You can find the notebook itself here. This example would work just as well in a local Jupyter runtime.
ETL
An extension of Doltpy is the doltpy.etl
module that builds on top of doltpy.core
to offer functions for common ETL patterns. You can find an example of this in the dolthub-etl-jobs GitHub repository. The linked file is Python code that we run on our internal Airflow instance to regularly populate a Dolt database with updated IP to country code mappings.
SQL Sync
The SQL Sync module of Doltpy, doltpy.etl.sql_sync
, provides tooling for syncing to and from Dolt and other relational databases. In conversations with customers we frequently heard that while they were excited about Dolt's features, they needed Dolt to play nice with existing relational database infrastructure. SQL Sync attempts to bridge this gap for our users.
Suppose we wanted to sync some data from a running MySQL instance to the Dolt database we cloned earlier in this post. SQL Sync makes it relatively straightforward to replicate the data and schema, allowing us to version an existing database:
import sqlalchemy as sa
from doltpy.etl.sql_sync import (sync_to_dolt,
get_dolt_target_writer,
get_mysql_source_reader,
sync_schema_to_dolt,
MYSQL_TO_DOLT_TYPE_MAPPING)
mysql_engine = sa.create_engine(
'{dialect}://{user}:{password}@{host}:{port}/{database}'.format(
dialect='mysql+mysqlconnector',
user=mysql_user,
password=mysql_password,
host=mysql_host,
port=mysql_port,
database=mysql_database
)
)
# Sync the schema
sync_schema_to_dolt(mysql_engine,
dolt,
{'revenue_estimates': 'revenue_estimates'},
MYSQL_TO_DOLT_TYPE_MAPPINGS)
# Execute the sync
sync_to_dolt(get_mysql_source_reader(mysql_engine),
get_dolt_target_writer(dolt),
{'revenue_estimates': 'revenue_estimates'})

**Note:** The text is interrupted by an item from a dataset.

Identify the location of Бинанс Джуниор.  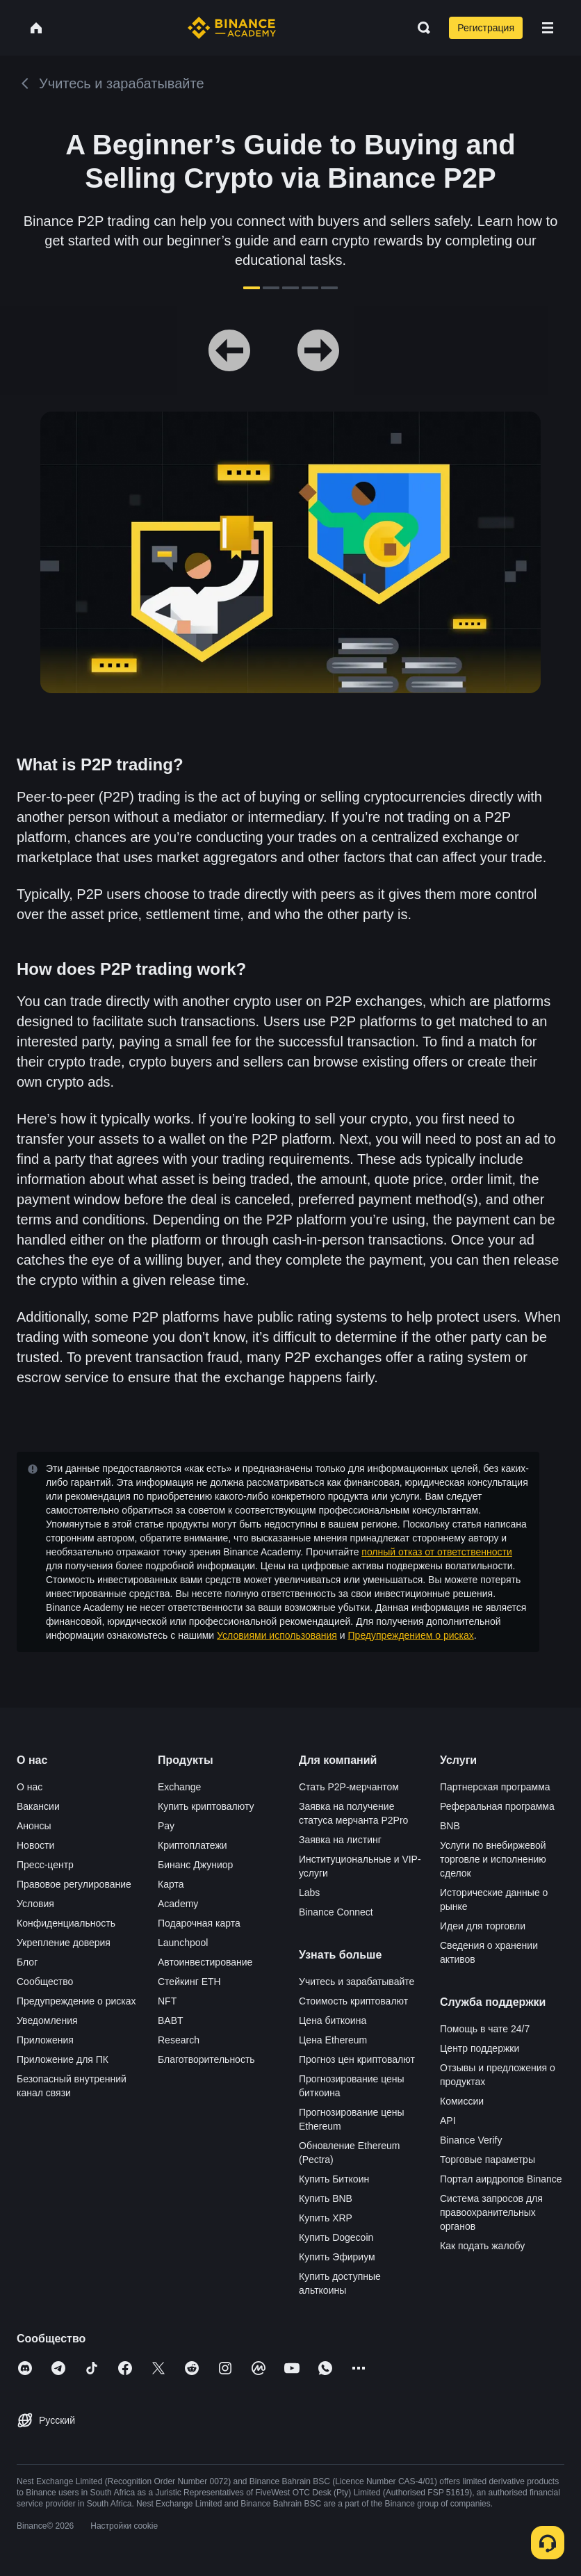 (195, 1864).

You can read more about SQL Sync here.
Conclusion
We covered a fair amount of ground. We started by revisiting some of the motivations for Dolt and Doltpy, specifically in a setting where Python is being used for data engineering. I dipped into my professional background to provide additional context. We then examined the design principles used in Doltpy by way of example.
Finally we concluded with some concrete examples of how to make use of Doltpy for some common ETL and analysis use-cases.